Ela agradece, dá um sorriso desalinhado e sai andando em zigue-zague, toda engraçadinha e estrambólica, coisa mais bela. E eu fico lá, do outro lado do balcão, tentado a sair correndo atrás e me jogar aos seus lindos calcanhares e declarar que eu venho sempre aqui, mesmo quando está fechado, e que permanecerei até o fim dos meus dias, provavelmente, caso ela queira outro café descafeinado para a viagem. E também que viagem é essa que ela vai fazer, e se eu posso ir junto, para aonde ela for, eu não me importaria com o destino: se faz frio, ou 50 graus, ou oito meses de escuridão total, e tudo mais.
Mas eu ainda sou capaz de me controlar, ainda bem, parece que não cheguei ao ponto de perseguir garotas rua acima e nem rua abaixo, e isso é bom sinal, um indício que eu ainda tenho chance de conhecer uma garota como fazem os seres humanos sérios e saudáveis. De qualquer maneira, eu fico contente e orgulhoso por resistir a meus ímpetos autodestrutivos, já que essa é uma parte de mim que não sei lidar muito bem.
***
À noite, estou deitado e quase desistindo de ler A Idade da Razão, do Sartre, não sei se porque ele é chato ou porque estou com fome e não tenho nada substancial para comer. Meu telefone apita. Juliete responde meu “Ok.” e dá provas físicas e contundentes de que a psicologia é quem deveria estar estudando ela, e não o contrário. E eu digo isso baseado em nossa pequena conversação via mensagem curta de celular:JULIETE: Ok? Digo que estou te evitando e isso é tudo que tem a me dizer? Ok? Eu sabia que não deveria ter procurado você outra vez. Não farei mais isso.
EU: Ok.
JULIETE: Depois eu que sou uma pessoa indiferente e sem coração.
EU: Ok.
JULIETE: Esse seu comportamento só atesta a minha tese.
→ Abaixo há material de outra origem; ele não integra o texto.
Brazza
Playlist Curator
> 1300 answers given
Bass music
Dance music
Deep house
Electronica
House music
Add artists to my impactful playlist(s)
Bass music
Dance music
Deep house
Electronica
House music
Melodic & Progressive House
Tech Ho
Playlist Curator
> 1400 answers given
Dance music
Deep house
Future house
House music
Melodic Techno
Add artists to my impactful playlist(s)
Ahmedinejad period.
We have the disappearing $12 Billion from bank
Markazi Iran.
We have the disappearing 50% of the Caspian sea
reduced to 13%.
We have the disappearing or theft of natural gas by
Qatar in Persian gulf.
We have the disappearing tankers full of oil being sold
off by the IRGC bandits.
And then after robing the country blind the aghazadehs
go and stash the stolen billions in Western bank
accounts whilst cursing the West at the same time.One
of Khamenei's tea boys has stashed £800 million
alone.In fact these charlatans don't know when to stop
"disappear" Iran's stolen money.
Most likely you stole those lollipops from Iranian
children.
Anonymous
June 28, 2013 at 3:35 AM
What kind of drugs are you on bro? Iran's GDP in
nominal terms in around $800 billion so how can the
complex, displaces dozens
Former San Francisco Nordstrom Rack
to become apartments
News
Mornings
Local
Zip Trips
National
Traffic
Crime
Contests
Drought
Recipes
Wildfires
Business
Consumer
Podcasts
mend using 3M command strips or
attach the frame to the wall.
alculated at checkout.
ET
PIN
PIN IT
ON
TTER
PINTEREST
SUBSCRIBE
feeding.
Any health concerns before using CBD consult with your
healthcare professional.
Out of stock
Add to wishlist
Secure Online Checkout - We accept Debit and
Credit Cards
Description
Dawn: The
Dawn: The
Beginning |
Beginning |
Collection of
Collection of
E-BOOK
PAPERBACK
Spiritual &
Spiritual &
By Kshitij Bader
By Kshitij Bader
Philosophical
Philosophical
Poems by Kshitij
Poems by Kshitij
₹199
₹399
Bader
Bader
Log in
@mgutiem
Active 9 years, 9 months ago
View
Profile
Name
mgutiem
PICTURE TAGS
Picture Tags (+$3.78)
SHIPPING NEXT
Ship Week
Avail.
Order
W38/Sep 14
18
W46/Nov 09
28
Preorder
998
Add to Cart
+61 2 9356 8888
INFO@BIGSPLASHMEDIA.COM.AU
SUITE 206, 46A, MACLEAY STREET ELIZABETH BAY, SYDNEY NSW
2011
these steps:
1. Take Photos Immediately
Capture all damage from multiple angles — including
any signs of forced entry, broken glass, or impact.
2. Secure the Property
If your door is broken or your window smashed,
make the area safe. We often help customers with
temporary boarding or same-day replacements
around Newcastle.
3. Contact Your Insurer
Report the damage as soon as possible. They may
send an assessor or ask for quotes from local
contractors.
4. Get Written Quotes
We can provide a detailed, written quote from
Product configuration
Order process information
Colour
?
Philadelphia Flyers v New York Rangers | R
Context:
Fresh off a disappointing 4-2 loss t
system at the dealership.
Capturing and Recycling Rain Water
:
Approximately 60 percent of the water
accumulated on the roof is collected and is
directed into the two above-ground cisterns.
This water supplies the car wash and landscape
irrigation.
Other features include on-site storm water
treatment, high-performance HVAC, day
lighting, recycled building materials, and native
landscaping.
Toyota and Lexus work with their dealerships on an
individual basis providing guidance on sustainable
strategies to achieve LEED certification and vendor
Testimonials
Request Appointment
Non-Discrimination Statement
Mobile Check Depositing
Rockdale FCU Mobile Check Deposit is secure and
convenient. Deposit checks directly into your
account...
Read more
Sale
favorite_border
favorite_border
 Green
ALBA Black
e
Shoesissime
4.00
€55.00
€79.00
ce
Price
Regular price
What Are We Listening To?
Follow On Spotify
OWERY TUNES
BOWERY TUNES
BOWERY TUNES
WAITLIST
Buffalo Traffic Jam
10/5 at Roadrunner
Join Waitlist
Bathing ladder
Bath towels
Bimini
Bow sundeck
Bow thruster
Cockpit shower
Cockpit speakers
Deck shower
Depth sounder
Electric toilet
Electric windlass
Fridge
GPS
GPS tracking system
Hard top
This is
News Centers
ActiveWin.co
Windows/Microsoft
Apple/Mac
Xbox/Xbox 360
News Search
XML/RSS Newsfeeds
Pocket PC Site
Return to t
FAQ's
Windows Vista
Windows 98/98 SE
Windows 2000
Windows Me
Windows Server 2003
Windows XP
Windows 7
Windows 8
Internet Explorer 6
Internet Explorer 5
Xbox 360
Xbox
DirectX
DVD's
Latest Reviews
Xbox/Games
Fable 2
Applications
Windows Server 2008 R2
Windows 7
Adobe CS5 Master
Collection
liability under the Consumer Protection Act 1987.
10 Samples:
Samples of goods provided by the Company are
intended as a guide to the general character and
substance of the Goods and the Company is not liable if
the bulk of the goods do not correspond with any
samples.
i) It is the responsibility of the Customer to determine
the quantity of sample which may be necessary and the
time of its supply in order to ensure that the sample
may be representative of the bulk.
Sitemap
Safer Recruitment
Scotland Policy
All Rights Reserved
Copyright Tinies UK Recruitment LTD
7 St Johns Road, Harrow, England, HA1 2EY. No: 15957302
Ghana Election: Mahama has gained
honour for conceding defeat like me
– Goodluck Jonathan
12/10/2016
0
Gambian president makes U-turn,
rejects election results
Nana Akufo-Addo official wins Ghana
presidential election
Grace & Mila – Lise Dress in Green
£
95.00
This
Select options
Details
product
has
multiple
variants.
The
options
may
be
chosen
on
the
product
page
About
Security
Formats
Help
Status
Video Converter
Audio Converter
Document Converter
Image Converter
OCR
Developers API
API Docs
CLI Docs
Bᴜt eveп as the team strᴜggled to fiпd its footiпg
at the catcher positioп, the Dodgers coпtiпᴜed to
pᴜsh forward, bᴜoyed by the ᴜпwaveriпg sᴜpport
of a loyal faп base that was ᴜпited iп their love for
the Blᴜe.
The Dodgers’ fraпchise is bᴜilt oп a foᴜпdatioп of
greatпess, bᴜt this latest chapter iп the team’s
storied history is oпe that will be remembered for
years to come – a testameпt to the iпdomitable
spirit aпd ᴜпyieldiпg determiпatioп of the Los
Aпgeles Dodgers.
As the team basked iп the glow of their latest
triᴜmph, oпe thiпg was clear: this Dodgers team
Até me levar pra sua cama, você parecia bem interessado e agora reage desse modo. Na boa, se você sentisse qualquer coisa por mim, teria ficado pelo menos nervoso. Mas nem isso! Tão típico. A gente fez apenas sexo naquela cama. Nada mais.
EU: Ok.
JULIETE: Vá se foder!
EU: Que culpa eu tenho se a única forma que aprendi a demonstrar que amo uma coisa é fazendo sexo com ela?
JULIETE: Você me ama?
EU: Vá se foder!
(E assim: estou evitando falar de política. O sujeito assume que o assunto é relevante para a sociedade e não consegue tirar as eleições que se avizinham da cabeça, mas ele só não quer se complicar dando sua opinião, não é mesmo?)